Approximately 52% methylated CpGs were observed in the lymphoblastoid DNA, compared to 95% for the HeLa hypermethylated DNA, which was hypermethylated with CpG methylase. By contrast, CHG and CHH methylation levels were similar for both DNA samples. Uniform coverage across the genome was also observed (data not shown). Figure 2 highlights CpG methylation patterns across regions of chromosome 1, showing regions of high CpG methylation (red) and low CpG methylation (blue) for GM12878 lymphoblastoid gDNA treated with bisulfite. For the hypermethylated (CpG methylase) HeLa gDNA, the majority of CpGs detected were clearly methylated. The Integrated Genome Viewer plots (IGV) shown in Figure 2 are based on forward reads for each sample.

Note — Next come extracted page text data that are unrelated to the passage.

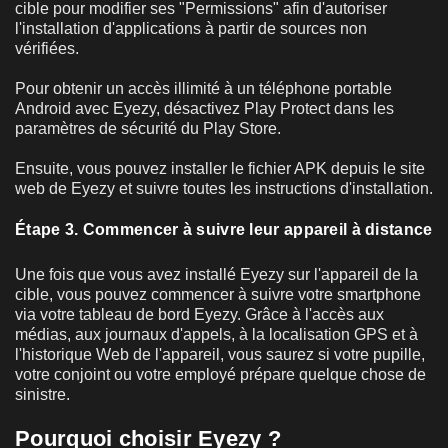
cible pour modifier ses "Permissions" afin d'autoriser
l'installation d'applications à partir de sources non
vérifiées.
Pour obtenir un accès illimité à un téléphone portable
Android avec Eyezy, désactivez Play Protect dans les
paramètres de sécurité du Play Store.
Ensuite, vous pouvez installer le fichier APK depuis le site
web de Eyezy et suivre toutes les instructions d'installation.
Étape 3. Commencer à suivre leur appareil à distance
Une fois que vous avez installé Eyezy sur l'appareil de la
cible, vous pouvez commencer à suivre votre smartphone
via votre tableau de bord Eyezy. Grâce à l'accès aux
médias, aux journaux d'appels, à la localisation GPS et à
l'historique Web de l'appareil, vous saurez si votre pupille,
votre conjoint ou votre employé prépare quelque chose de
sinistre.
Pourquoi choisir Eyezy ?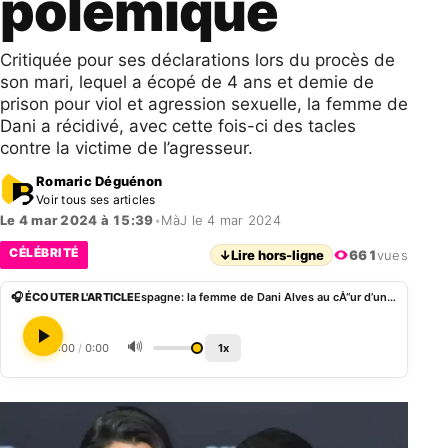
polémique
Critiquée pour ses déclarations lors du procès de
son mari, lequel a écopé de 4 ans et demie de
prison pour viol et agression sexuelle, la femme de
Dani a récidivé, avec cette fois-ci des tacles
contre la victime de l’agresseur.
Romaric Déguénon
Voir tous ses articles
Le 4 mar 2024 à 15:39
•
MàJ le 4 mar 2024
CÉLÉBRITÉ
↓
Lire hors-ligne
661
vues
🎧 ÉCOUTER L'ARTICLE
Espagne: la femme de Dani Alves au cÅ“ur d’une polémique
🔊
0:00
/
0:00
1x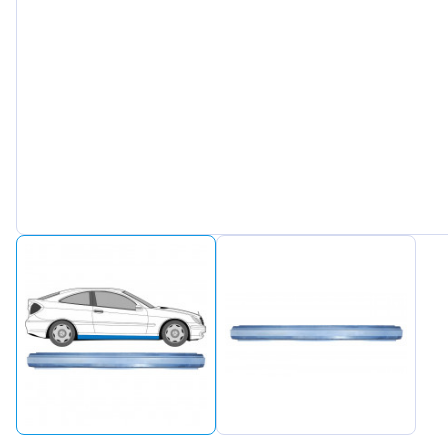
Peugeot
Renault
Seat
Skoda
Suzuki
Tesla
Toyota
Volkswagen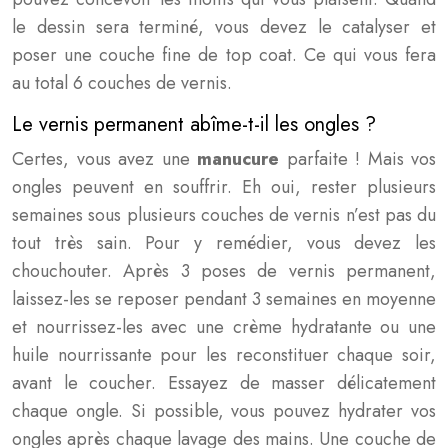
le dessin sera terminé, vous devez le catalyser et
poser une couche fine de top coat. Ce qui vous fera
au total 6 couches de vernis.
Le vernis permanent abîme-t-il les ongles ?
Certes, vous avez une
manucure
parfaite ! Mais vos
ongles peuvent en souffrir. Eh oui, rester plusieurs
semaines sous plusieurs couches de vernis n’est pas du
tout très sain. Pour y remédier, vous devez les
chouchouter. Après 3 poses de vernis permanent,
laissez-les se reposer pendant 3 semaines en moyenne
et nourrissez-les avec une crème hydratante ou une
huile nourrissante pour les reconstituer chaque soir,
avant le coucher. Essayez de masser délicatement
chaque ongle. Si possible, vous pouvez hydrater vos
ongles après chaque lavage des mains. Une couche de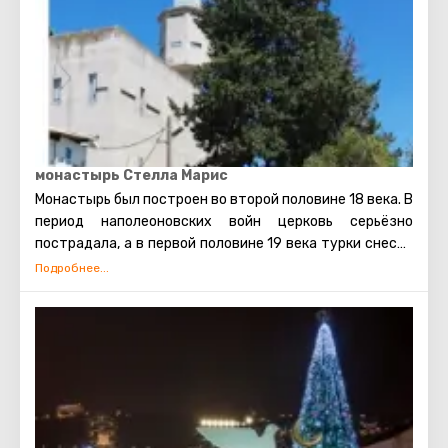
монастырь Стелла Марис
Монастырь был построен во второй половине 18 века. В
период наполеоновских войн церковь серьёзно
пострадала, а в первой половине 19 века турки снесли
с лица земли и последние её остатки. Но уже спустя
десятилетие монастырь стал отстраиваться вновь и в
1836 г. открылся на том же месте. В 20 веке его
поочерёдно оккупировали британские и израильские
войска, но в наше время монастырю и церкви
возвращено их первоначальное значение. Сегодня
собор Стелла Марис считается главным духовным
центром для кармелитов всего мира.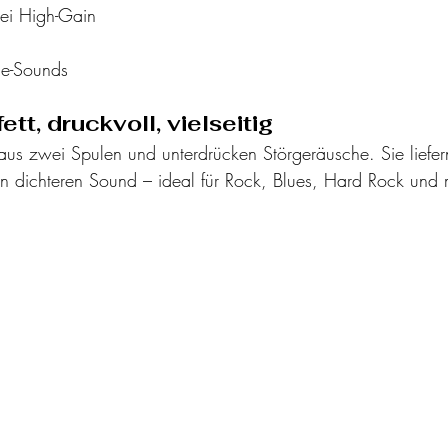
ei High-Gain
ele-Sounds
tt, druckvoll, vielseitig
aus zwei Spulen und unterdrücken Störgeräusche. Sie liefer
en dichteren Sound – ideal für Rock, Blues, Hard Rock und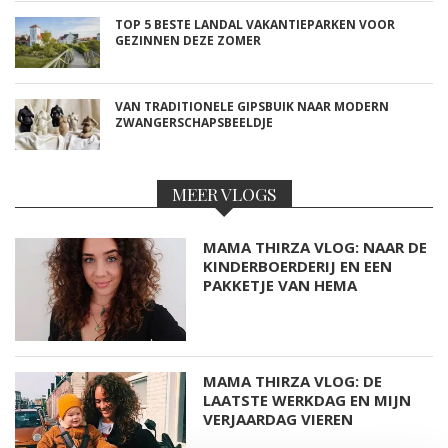
TOP 5 BESTE LANDAL VAKANTIEPARKEN VOOR
GEZINNEN DEZE ZOMER
VAN TRADITIONELE GIPSBUIK NAAR MODERN
ZWANGERSCHAPSBEELDJE
MEER VLOGS
MAMA THIRZA VLOG: NAAR DE
KINDERBOERDERIJ EN EEN
PAKKETJE VAN HEMA
MAMA THIRZA VLOG: DE
LAATSTE WERKDAG EN MIJN
VERJAARDAG VIEREN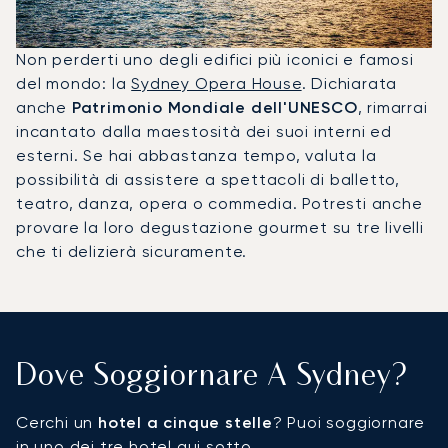
Non perderti uno degli edifici più iconici e famosi
del mondo: la
Sydney Opera House
. Dichiarata
anche
Patrimonio Mondiale dell'UNESCO
, rimarrai
incantato dalla maestosità dei suoi interni ed
esterni. Se hai abbastanza tempo, valuta la
possibilità di assistere a spettacoli di balletto,
teatro, danza, opera o commedia. Potresti anche
provare la loro degustazione gourmet su tre livelli
che ti delizierà sicuramente.
Dove Soggiornare A Sydney?
Cerchi un
hotel a cinque stelle
? Puoi soggiornare
in uno dei tre hotel qui sotto.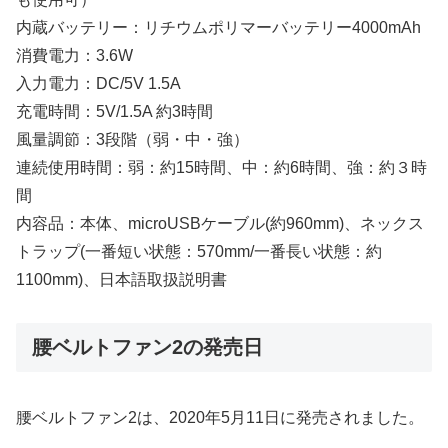
内蔵バッテリー：リチウムポリマーバッテリー4000mAh
消費電力：3.6W
入力電力：DC/5V 1.5A
充電時間：5V/1.5A 約3時間
風量調節：3段階（弱・中・強）
連続使用時間：弱：約15時間、中：約6時間、強：約３時
間
内容品：本体、microUSBケーブル(約960mm)、ネックス
トラップ(一番短い状態：570mm/一番長い状態：約
1100mm)、日本語取扱説明書
腰ベルトファン2の発売日
腰ベルトファン2は、2020年5月11日に発売されました。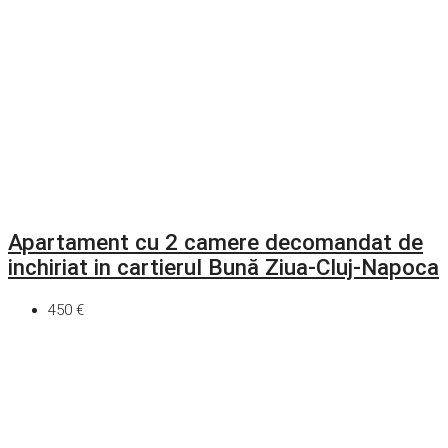
Apartament cu 2 camere decomandat de
inchiriat in cartierul Bună Ziua-Cluj-Napoca
450 €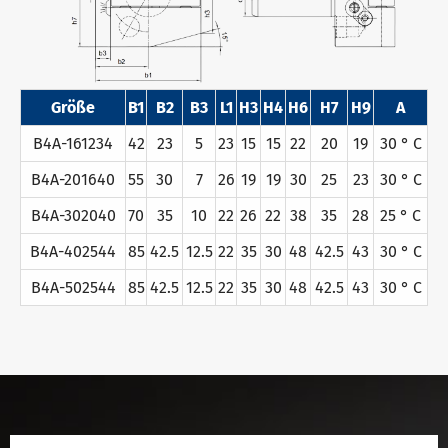
Größe
B1
B2
B3
L1
H3
H4
H6
H7
H9
Α
B4A-161234
42
23
5
23
15
15
22
20
19
30 ° C
B4A-201640
55
30
7
26
19
19
30
25
23
30 ° C
B4A-302040
70
35
10
22
26
22
38
35
28
25 ° C
B4A-402544
85
42.5
12.5
22
35
30
48
42.5
43
30 ° C
B4A-502544
85
42.5
12.5
22
35
30
48
42.5
43
30 ° C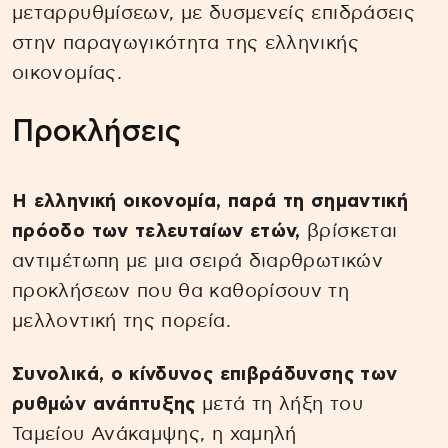
μεταρρυθμίσεων, με δυσμενείς επιδράσεις
στην παραγωγικότητα της ελληνικής
οικονομίας.
Προκλήσεις
Η ελληνική οικονομία, παρά τη σημαντική
πρόοδο των τελευταίων ετών,
βρίσκεται
αντιμέτωπη με μια σειρά διαρθρωτικών
προκλήσεων που θα καθορίσουν τη
μελλοντική της πορεία.
Συνολικά, ο κίνδυνος επιβράδυνσης των
ρυθμών ανάπτυξης
μετά τη λήξη του
Ταμείου Ανάκαμψης, η χαμηλή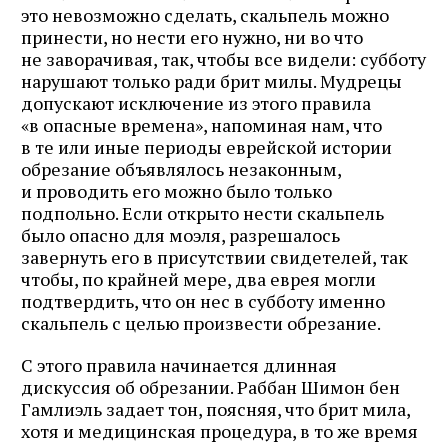
это невозможно сделать, скальпель можно
принести, но нести его нужно, ни во что
не заворачивая, так, чтобы все видели: субботу
нарушают только ради брит милы. Мудрецы
допускают исключение из этого правила
«в опасные времена», напоминая нам, что
в те или иные периоды еврейской истории
обрезание объявлялось незаконным,
и проводить его можно было только
подпольно. Если открыто нести скальпель
было опасно для моэля, разрешалось
завернуть его в присутствии свидетелей, так
чтобы, по крайней мере, два еврея могли
подтвердить, что он нес в субботу именно
скальпель с целью произвести обрезание.
С этого правила начинается длинная
дискуссия об обрезании. Раббан Шимон бен
Гамлиэль задает тон, поясняя, что брит мила,
хотя и медицинская процедура, в то же время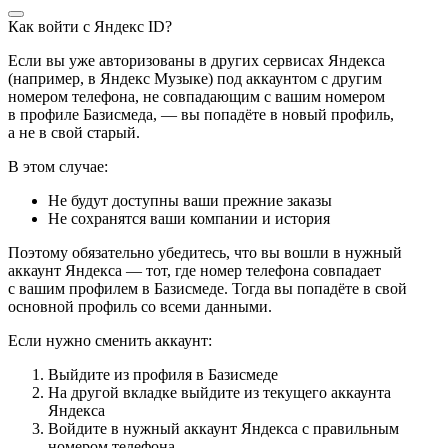
Как войти с Яндекс ID?
Если вы уже авторизованы в других сервисах Яндекса
(например, в Яндекс Музыке) под аккаунтом с другим
номером телефона, не совпадающим с вашим номером
в профиле Базисмеда, — вы попадёте в новый профиль,
а не в свой старый.
В этом случае:
Не будут доступны ваши прежние заказы
Не сохранятся ваши компании и история
Поэтому обязательно убедитесь, что вы вошли в нужный
аккаунт Яндекса — тот, где номер телефона совпадает
с вашим профилем в Базисмеде. Тогда вы попадёте в свой
основной профиль со всеми данными.
Если нужно сменить аккаунт:
Выйдите из профиля в Базисмеде
На другой вкладке выйдите из текущего аккаунта
Яндекса
Войдите в нужный аккаунт Яндекса с правильным
номером телефона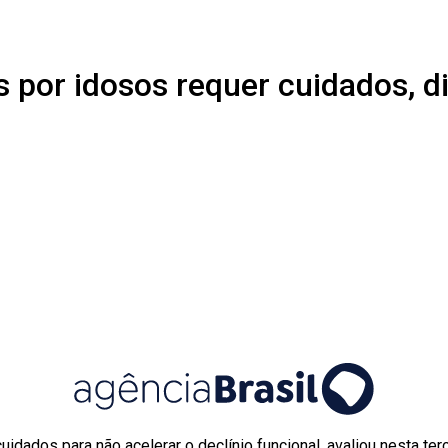
por idosos requer cuidados, di
dos para não acelerar o declínio funcional, avaliou nesta terça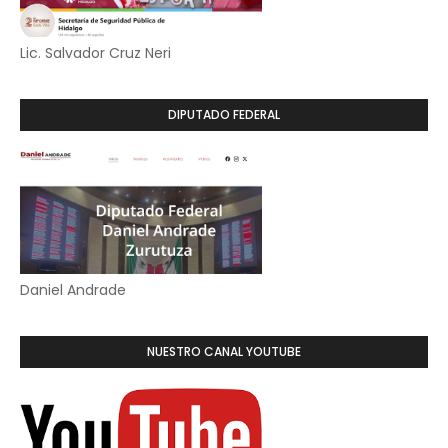
Lic. Salvador Cruz Neri
DIPUTADO FEDERAL
Daniel Andrade
NUESTRO CANAL YOUTUBE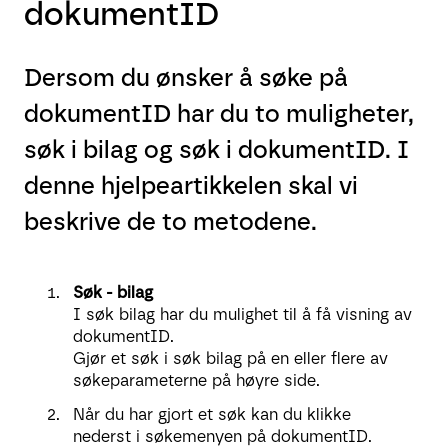
dokumentID
Dersom du ønsker å søke på
dokumentID har du to muligheter,
søk i bilag og søk i dokumentID. I
denne hjelpeartikkelen skal vi
beskrive de to metodene.
Søk - bilag
I søk bilag har du mulighet til å få visning av
dokumentID.
Gjør et søk i søk bilag på en eller flere av
søkeparameterne på høyre side.
Når du har gjort et søk kan du klikke
nederst i søkemenyen på dokumentID.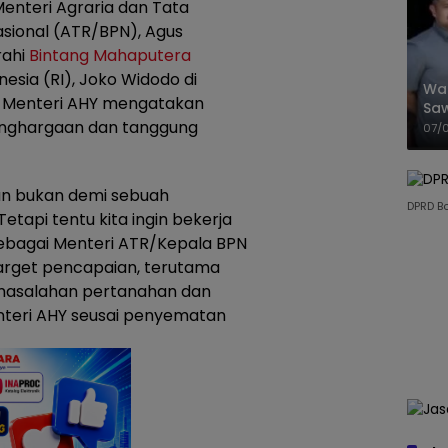
enteri Agraria dan Tata
sional (ATR/BPN), Agus
rahi
Bintang Mahaputera
esia (RI), Joko Widodo di
Wal
. Menteri AHY mengatakan
Saw
enghargaan dan tanggung
Sik
07/
Mit
an bukan demi sebuah
DPRD B
tapi tentu kita ingin bekerja
sebagai Menteri ATR/Kepala BPN
-target pencapaian, terutama
masalahan pertanahan dan
enteri AHY seusai penyematan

Figure 2: CpG methylation patterns.
figure 2

(a) Example methylation across region of chromosome 1 indicates high CpG methylation (red) and regions of low CpG methylation (blue) from 50 ng inputs of GM12878 lymphoblastoid gDNA treated with bisulfite. The IGV plots shown are based on forward reads for each sample. (b) For the hypermethylated (CpG methylase) HeLa gDNA, the majority of CpGs detected were methylated, as seen in red. The IGV plots shown are based on forward reads for each sample.

Conclusion

The EpiGnome Methyl-Seq Kit is a simple, 1-day, post–bisulfite conversion library construction method that requires only 50 ng of starting gDNA. EpiGnome does not require a separate enzyme or Covaris ultrasonication for fragmentation or methylated adaptors, both of which are required for current bisulfite sequencing library prep methods. In addition, this approach also results in uniform coverage across all chromosomes and is the method of choice for performing whole-genome bisulfite sequencing.